Taking into account the Euler–Bernoulli assumptions and the large magnitude of the length-to-thickness ratio of the beam, it is possible to determine the equivalent capacitance capacity for every individual piezoelectric layer, as follows:

$$C = \frac{{AK\varepsilon_{0} }}{d}$$
(36)

here A represents the cross-sectional area of the piezoelectric layers and serves as a parameter for computing the current flowing through this particular surface.

$$A = bL$$
(37)
$$Q_{t} = \sigma A$$
(38)

Also, the flux passing through the surface is constant and can be calculated as

$$\sigma = \frac{{Q_{t} }}{A} = \frac{{Q_{crack} }}{{A_{crack} }}$$
(39)

To calculate the amount of current passing through the surface of the cracked section, in the first step, the area of its cross-sectional area is obtained, and then the current passing through the surface of the cracked part can be calculated.
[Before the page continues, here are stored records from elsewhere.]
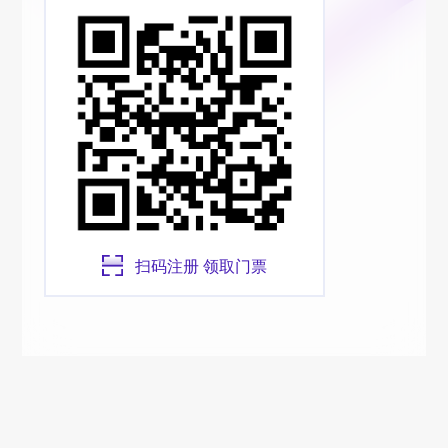
扫码注册 领取门票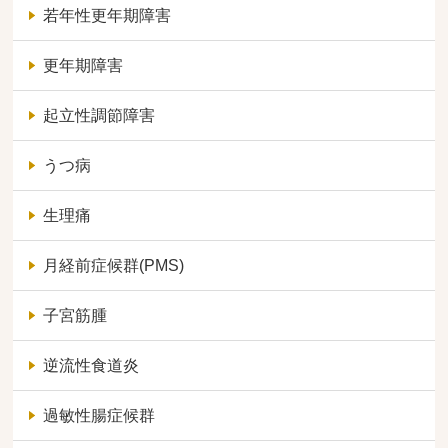
若年性更年期障害
更年期障害
起立性調節障害
うつ病
生理痛
月経前症候群(PMS)
子宮筋腫
逆流性食道炎
過敏性腸症候群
$$A_{crack} = bt_{crack} = b \frac{{h_{s} }}{20}$$
(40)

ere the crack thickness with an engineering assumption is considered as \(\frac{{{{h}}_{{{s}}} }}{20}\). According to the above relations, we have:

$$Q_{crack} = \frac{{\left( {h_{s} /20} \right)}}{L}Q_{t} = \frac{{h_{s} }}{20L}Q_{t}$$
(41)

The crack position in the structure can be seen in Fig. 2. It should be noted that a "stress transfer technique based on crack density” has been used in the analysis. This suggests that we did not model the specific locations or positions of individual cracks. Instead, a more generalized approach based on the overall crack density within the mid-layer of the device has been used. The assumptions made about the crack distribution and density to enable the semi-analytical modeling approach, without going into the details of the exact crack locations. This simplified approach focuses more on the overall impact of the cracks on device performance, such as the reduction in stiffness and variations in capacitance, rather than providing an explicit detailed model of the crack geometry and its analysis.

Fig. 2
figure 2

The cracks position in the structure

Considering the type of the connection, mid-layer cracks can yield distinct outcomes in serial and parallel configurations, which are elaborated upon in the subsequent sections.

4.1 Serial Connection

In situations where piezoelectric layers are connected in series, a crack within the mid-layer prompts the creation of an electric field. This phenomenon arises from the alignment of opposing poles within the crack, as depicted in Fig. 3.

Fig. 3
figure 3

Electric field creation inside the mid-layer in the case of a crack in the piezoelectric serial connection

The configuration of the piezoelectric energy harvester's equivalent circuit undergoes alteration, as illustrated in Fig. 4. Making the assumption of ideal capacitors, the equivalent capacitance for each segment—encompassing both the piezoelectric layer and the crack section—can be computed according to the following method (Han et al. 2008).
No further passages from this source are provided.